Custom conda environment does not allow jobs to execute

How severe does this issue affect your experience of using Ray?

  • High: It blocks me to complete my task.

Hello,

I have the following situation:

I use this file to start up a ray-cluster:

cluster_name: test2
max_workers: 2
upscaling_speed: 1.0

docker:
    image: rayproject/ray:latest-cpu
    container_name: "ray_container"
    pull_before_run: False
    run_options:
        - --ulimit nofile=65536:65536
idle_timeout_minutes: 5

provider:
    type: azure
    location: westeurope
    resource_group: testing-ray-training
    cache_stopped_nodes: False
auth:
    ssh_user: ubuntu
    ssh_private_key: ~/.ssh/id_rsa
    ssh_public_key: ~/.ssh/id_rsa.pub
available_node_types:
    ray.head.default:
        resources: {"CPU": 2}
        node_config:
            azure_arm_parameters:
                vmSize: Standard_D2ads_v5
                imagePublisher: microsoft-dsvm
                imageOffer: ubuntu-1804
                imageSku: 1804-gen2
                imageVersion: latest

    ray.worker.default:
        min_workers: 0
        max_workers: 2
        resources: {"CPU": 2}
        node_config:
            azure_arm_parameters:
                vmSize: Standard_D2ads_v5
                imagePublisher: microsoft-dsvm
                imageOffer: ubuntu-1804
                imageSku: 1804-gen2
                imageVersion: latest
                priority: Spot

head_node_type: ray.head.default

file_mounts: {
     "~/.ssh/id_rsa.pub": "~/.ssh/id_rsa.pub",
     "~/conda_environment.yaml": "/home/testuser/environment.yaml"
}
cluster_synced_files: []

file_mounts_sync_continuously: False

rsync_exclude:
    - "**/.git"
    - "**/.git/**"

rsync_filter:
    - ".gitignore"

initialization_commands:
    # enable docker setup
    - sudo usermod -aG docker $USER || true
    - sleep 10  # delay to avoid docker permission denied errors
    # get rid of annoying Ubuntu message
    - touch ~/.sudo_as_admin_successful

setup_commands: []
#    - conda env create --name=testing --file=~/conda_environment.yaml
#    - conda activate testing

head_setup_commands:
    - conda env create --name=testing --file=~/conda_environment.yaml

worker_setup_commands:
    - conda env create --name=testing --file=~/conda_environment.yaml


head_start_ray_commands:
    - ray stop
    - ray start --head --port=6379 --object-manager-port=8076 --autoscaling-config=~/ray_bootstrap_config.yaml

worker_start_ray_commands:
    - ray stop
    - ray start --address=$RAY_HEAD_IP:6379 --object-manager-port=8076

head_node: {}
worker_nodes: {}

This will setup a cluster with one head and optional 2 workers.
Now I submit a job to it using python submit.py, where submit.py is the following file:

import testing
from ray.job_submission import JobSubmissionClient


client = JobSubmissionClient("http://127.0.0.1:8265")
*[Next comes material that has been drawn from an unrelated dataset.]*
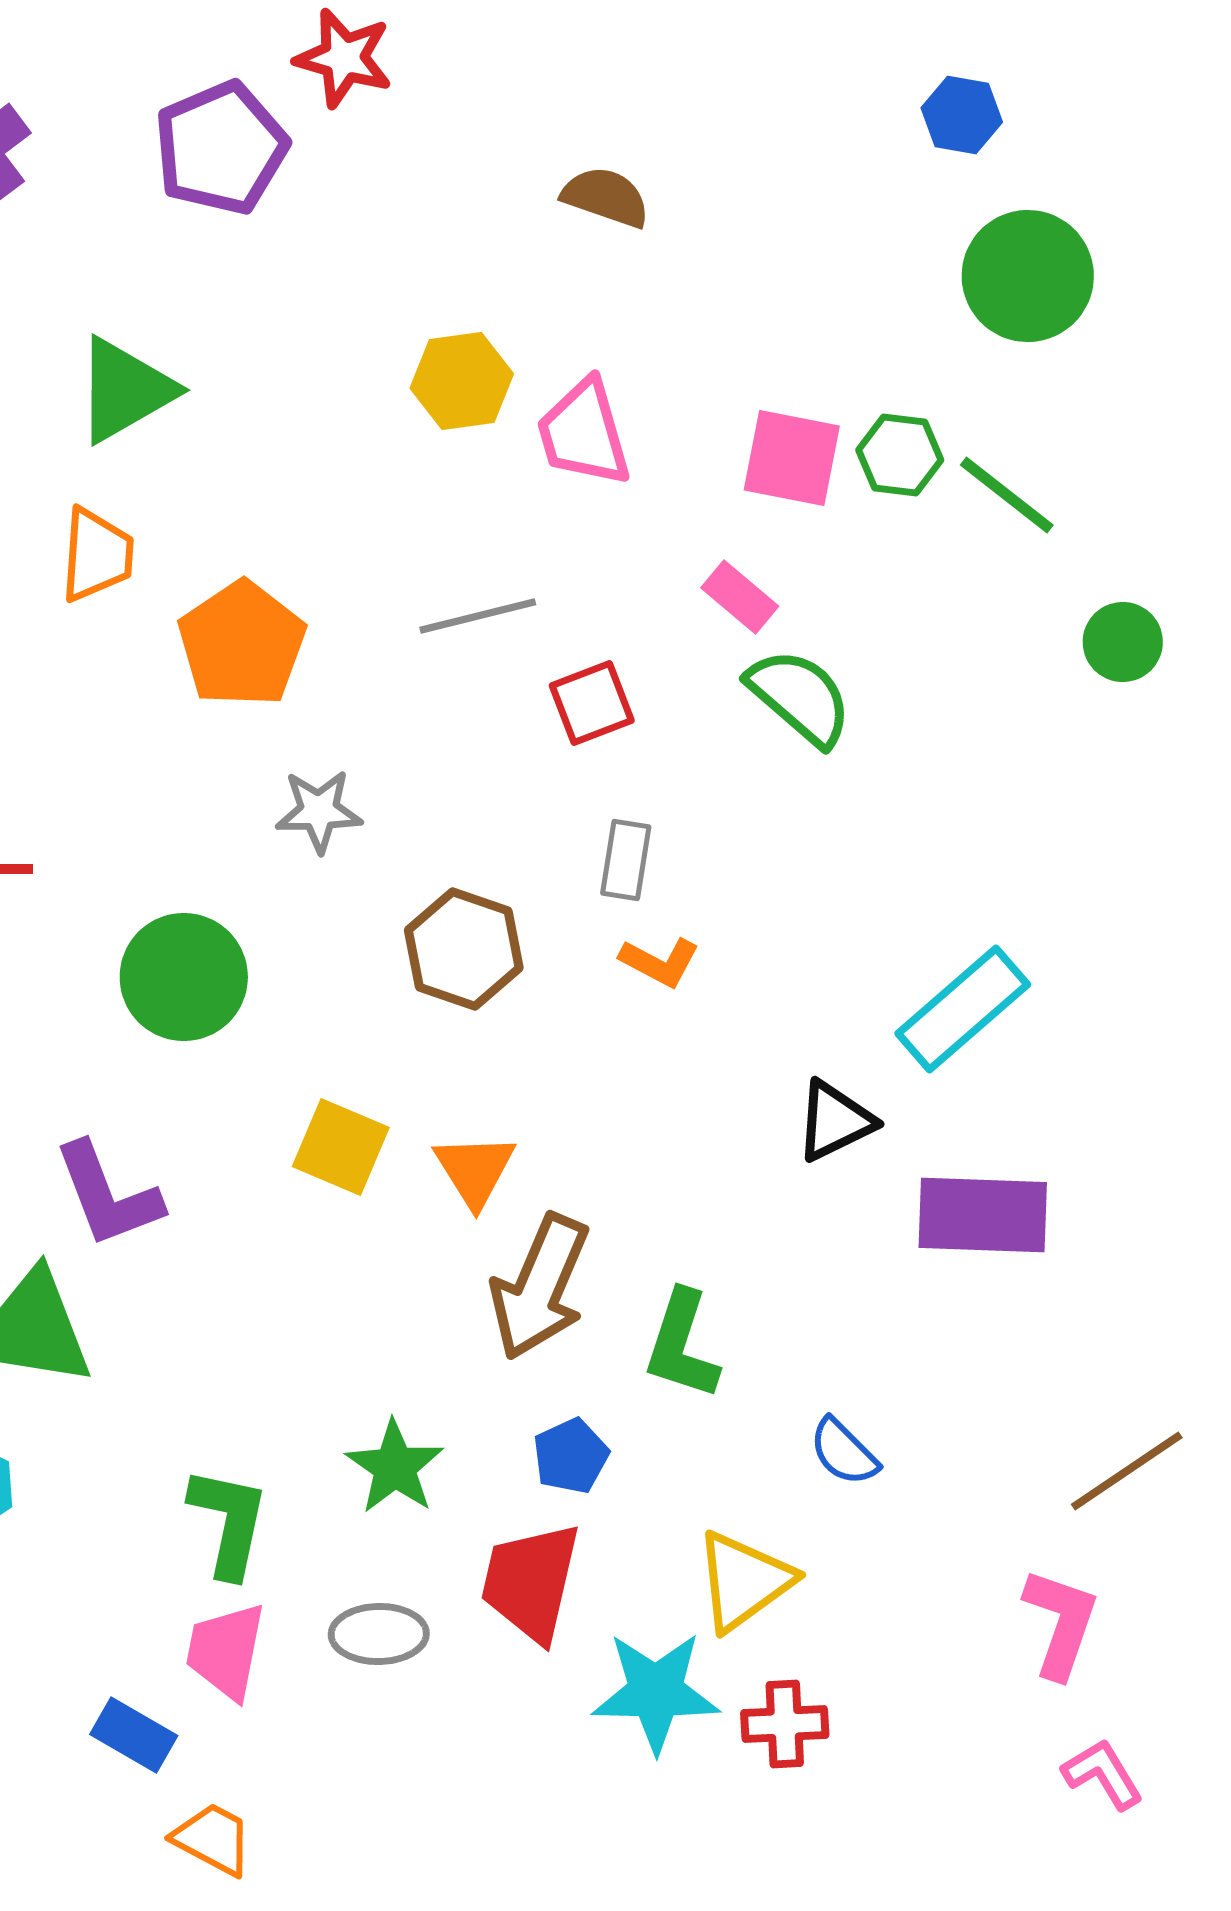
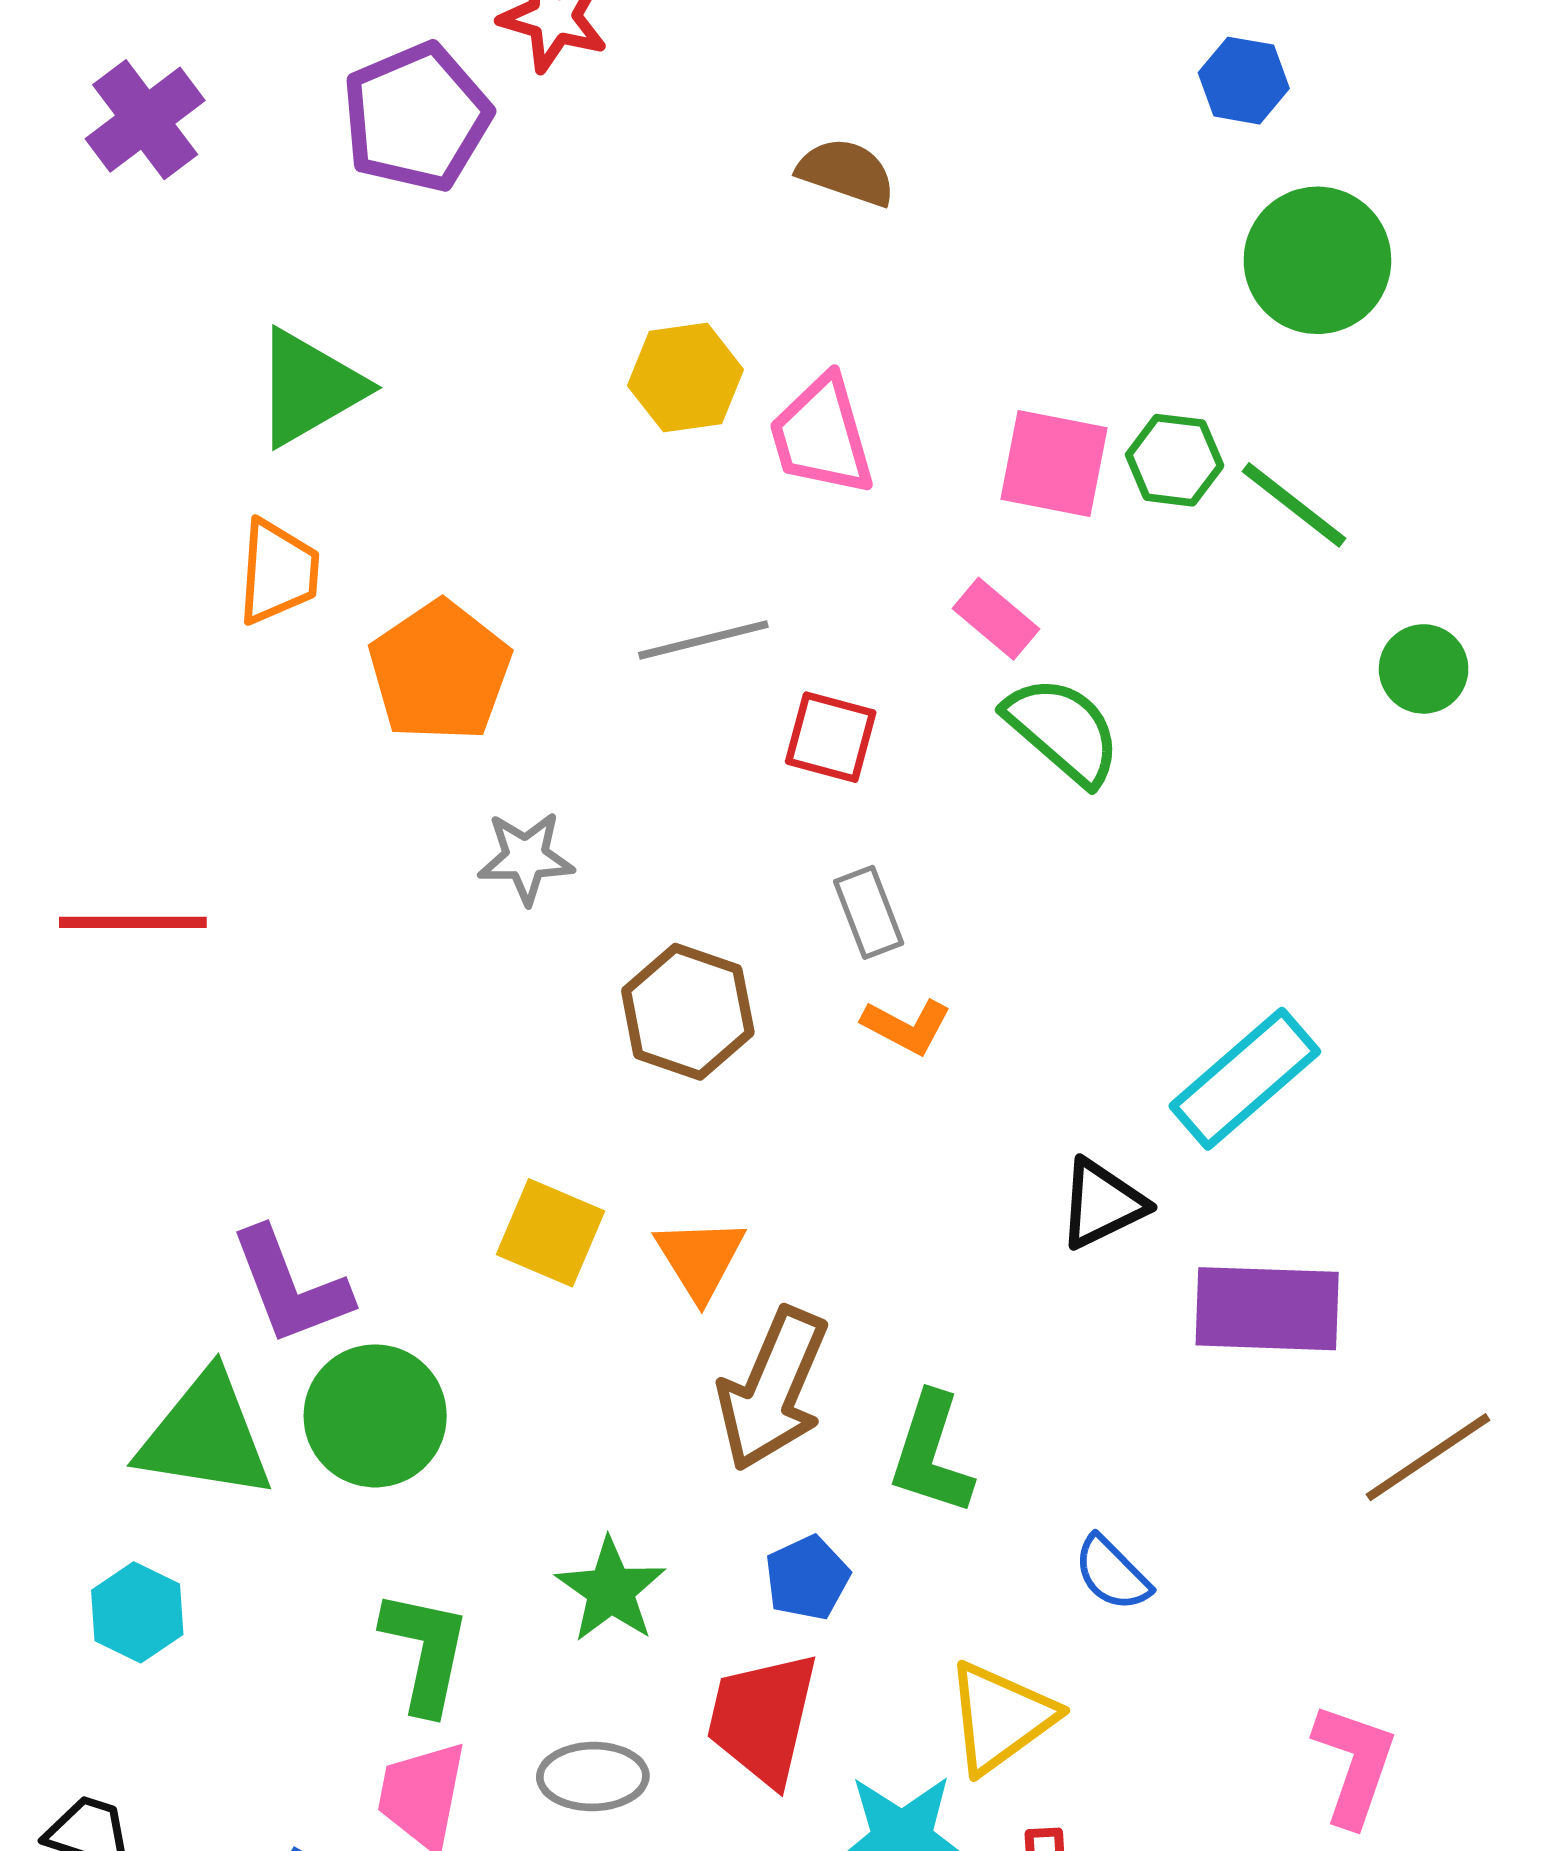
red square: (592, 703) -> (831, 737), turned 36
gray rectangle: (626, 860) -> (869, 912), turned -30
green circle: (184, 977) -> (375, 1416), moved
brown line: (1127, 1471) -> (1428, 1457), moved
job_id = client.submit_job(
    # Entrypoint shell command to execute
    entrypoint='python ray_example.py',
    # Runtime environment for the job, specifying a working directory and pip package
    runtime_env={
      'py_modules': [testing],
      'working_dir': './'
    }
)

where ray_example.py is a simple python script using ray:

import time
import socket
import ray
from pprint import pprint

@ray.remote
def f(x):
  time.sleep(x)
  return socket.gethostname()


def test(num_operations: int):
  start = time.time()
  run = [f.remote(1) for _ in range(num_operations)]
  res = ray.get(run)
  end = time.time()
  print('duration in seconds (verbose):', end - start)
  counts = {x: res.count(x) for x in res}
  print(counts)


if __name__ == '__main__':
  import os
  os.system('pwd')
  ray.init(address='auto')
  print("Ray was initialized")
  pprint(ray.nodes())
  test(200)
  pprint(ray.nodes())
  ray.shutdown()

  print("Ray was shut down")

All of this works.

Now, when I want to use my conda environment, which I set up as part of the installation setup_script for the head and workers, I change the runtime_env variable in submit.py to

    runtime_env={
      'py_modules': [testing],
      'working_dir': './',
     'conda': 'testing'
    }

I did check, that this environment exists on the head with ray attach. I cannot check if it exists on the workers.
If I now submit the job again with that change, my submitted job stays as status='PENDING' forever, when I run ray job list --address="http://127.0.0.1:8265".

 'raysubmit_SUhJu4BkVnUdrYhx': JobInfo(status='PENDING', entrypoint='python ray_example.py', message='Job has not started yet, likely waiting for the runtime_env to be set up.', error_type=None, start_time=1653399139, end_time=None, metadata={}, runtime_env={'py_modules': ['gcs://_ray_pkg_a37545df4f19625d.zip'], 'working_dir': 'gcs://_ray_pkg_05ca626e61fe7840.zip', 'conda': 'testing', '_ray_commit': '{{RAY_COMMIT_SHA}}'}),

Some additional information:
The conda environment contains

- python==3.9.10
 - ray-core=1.9.2=py39h714431f_0
  - ray-dashboard=1.9.2=py39h9f3bf79_0
  - ray-default=1.9.2=py39hf3d152e_0
  - ray-tune=1.9.2=py39hf3d152e_0

amongst many other conda packages, this is unfortunately fixed due to conda conflicts otherwise.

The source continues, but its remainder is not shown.